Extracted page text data
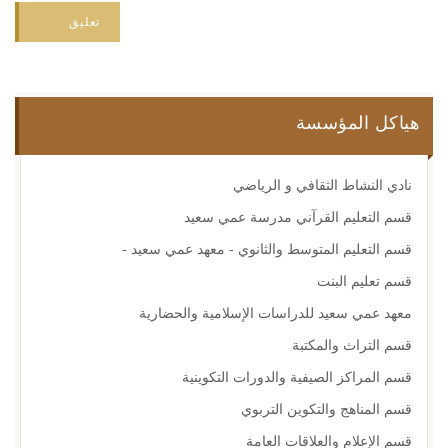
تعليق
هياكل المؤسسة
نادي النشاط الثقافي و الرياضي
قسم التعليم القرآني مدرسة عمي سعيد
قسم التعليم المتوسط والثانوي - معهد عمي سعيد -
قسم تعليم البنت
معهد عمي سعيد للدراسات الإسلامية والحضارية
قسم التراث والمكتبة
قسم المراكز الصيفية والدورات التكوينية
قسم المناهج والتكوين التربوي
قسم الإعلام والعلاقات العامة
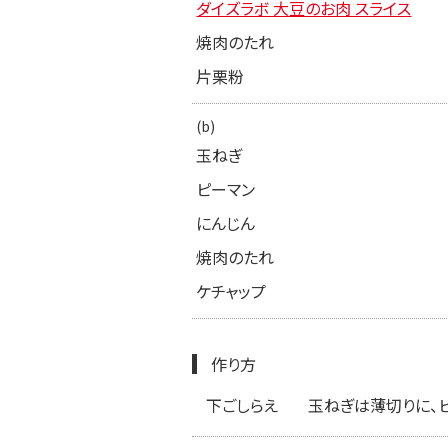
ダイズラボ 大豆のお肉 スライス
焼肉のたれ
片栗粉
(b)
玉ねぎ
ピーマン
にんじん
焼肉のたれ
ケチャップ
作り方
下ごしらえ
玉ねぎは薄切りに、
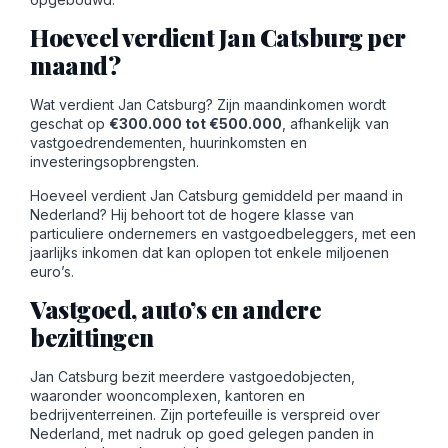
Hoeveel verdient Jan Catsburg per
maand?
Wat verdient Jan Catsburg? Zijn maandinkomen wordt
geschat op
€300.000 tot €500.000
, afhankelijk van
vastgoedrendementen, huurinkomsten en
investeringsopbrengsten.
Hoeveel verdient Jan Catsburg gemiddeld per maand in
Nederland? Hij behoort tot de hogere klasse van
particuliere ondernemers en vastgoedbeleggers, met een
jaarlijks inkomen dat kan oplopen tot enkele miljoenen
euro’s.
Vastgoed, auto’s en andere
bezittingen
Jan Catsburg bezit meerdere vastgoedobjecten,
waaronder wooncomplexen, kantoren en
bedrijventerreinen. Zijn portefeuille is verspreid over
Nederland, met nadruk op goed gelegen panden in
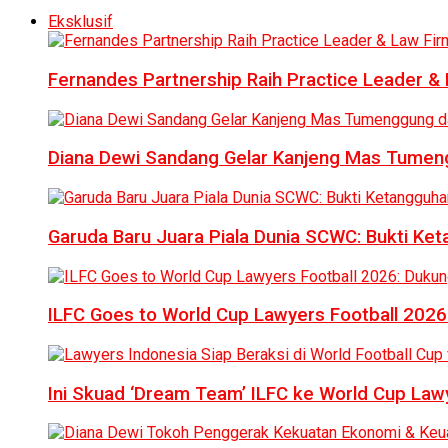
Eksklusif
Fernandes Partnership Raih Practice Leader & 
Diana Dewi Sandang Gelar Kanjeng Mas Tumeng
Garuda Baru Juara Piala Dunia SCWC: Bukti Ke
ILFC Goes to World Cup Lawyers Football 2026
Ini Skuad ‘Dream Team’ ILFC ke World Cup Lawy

...

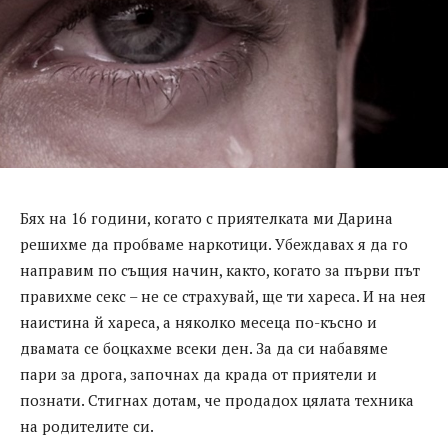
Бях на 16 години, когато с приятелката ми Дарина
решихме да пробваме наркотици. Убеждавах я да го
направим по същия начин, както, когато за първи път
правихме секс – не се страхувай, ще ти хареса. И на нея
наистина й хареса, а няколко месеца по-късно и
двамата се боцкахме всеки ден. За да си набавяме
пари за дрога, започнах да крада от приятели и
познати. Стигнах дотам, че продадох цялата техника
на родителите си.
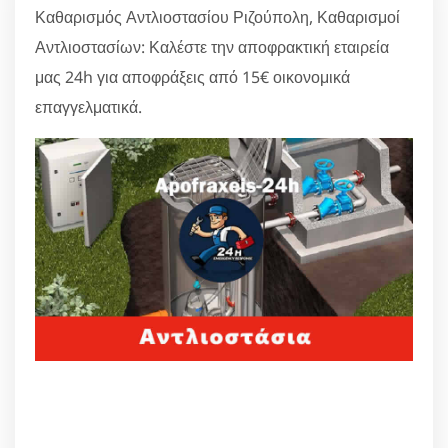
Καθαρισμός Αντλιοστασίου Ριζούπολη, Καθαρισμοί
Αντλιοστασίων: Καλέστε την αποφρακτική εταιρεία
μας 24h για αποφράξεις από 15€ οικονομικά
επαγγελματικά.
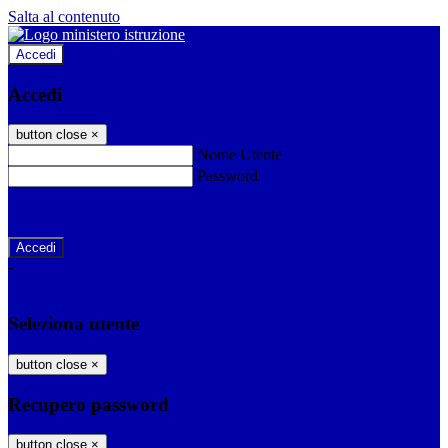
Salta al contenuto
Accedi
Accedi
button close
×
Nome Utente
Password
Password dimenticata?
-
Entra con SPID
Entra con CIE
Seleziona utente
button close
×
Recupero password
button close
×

_What is expected:_
Above are the records. Print exactly, and only, the lines from the line with "направим по същия" to the line with "пари за дрога, започнах", both inclusive.

_Completed task:_
направим по същия начин, както, когато за първи път
правихме секс – не се страхувай, ще ти хареса. И на нея
наистина й хареса, а няколко месеца по-късно и
двамата се боцкахме всеки ден. За да си набавяме
пари за дрога, започнах да крада от приятели и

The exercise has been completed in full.